The gist of the story is that one person a year drowns somewhere in the United States in a public pool or spa when they get snared in the main drain. Where a large pump is piped directly to the bottom drain, it's almost impossible to extricate someone from the main drain pipe with the pump running.
It is dangerous to have the suction-side of a pump connected directly to a main drain, especially in a kiddy pool where the grate is so readily accessible to the most vulnerable, trusting and curious among us. As anyone who's ever put their hand over a vacuum wall fitting to test if it was working can attest: It really hurts.

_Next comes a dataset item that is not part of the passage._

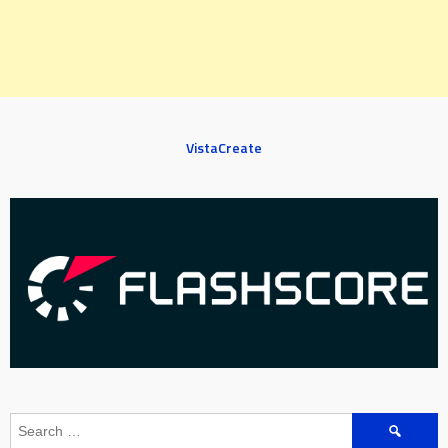
VistaCreate
Search
for:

Most of the commercial pools built in Florida in the last 45 years feature the Vacuum DE filtering system. It does the best job of filtering, is easiest to service and happens to utilize an open separation tank that also serves as an ideal vacuum break, allowing water to flow naturally from the pool to the filter tank, where the pump connections start. With this filter, there is no direct connection between pool and suction-side of the pump. Dual main drain openings more than three feet apart have also been standard design in new residential and commercial pool construction for the last two decades, offering another assurance that no one can become trapped at the bottom.
Add a new 'unblockable' drain cover to the pool and you've done everything practicable to satisfy both letter and spirit of the law.
Spas are another matter.
It's just way too easy to hook a pressure Hi Rate Sand or a pair of cartridge filters to a spa and the job's done. No Muss, No Fuss and the equipment fits neatly into a broom closet. Commercial and residential spas are, almost exclusively, fitted with pressure filters and connected directly to the main drain and skimmer.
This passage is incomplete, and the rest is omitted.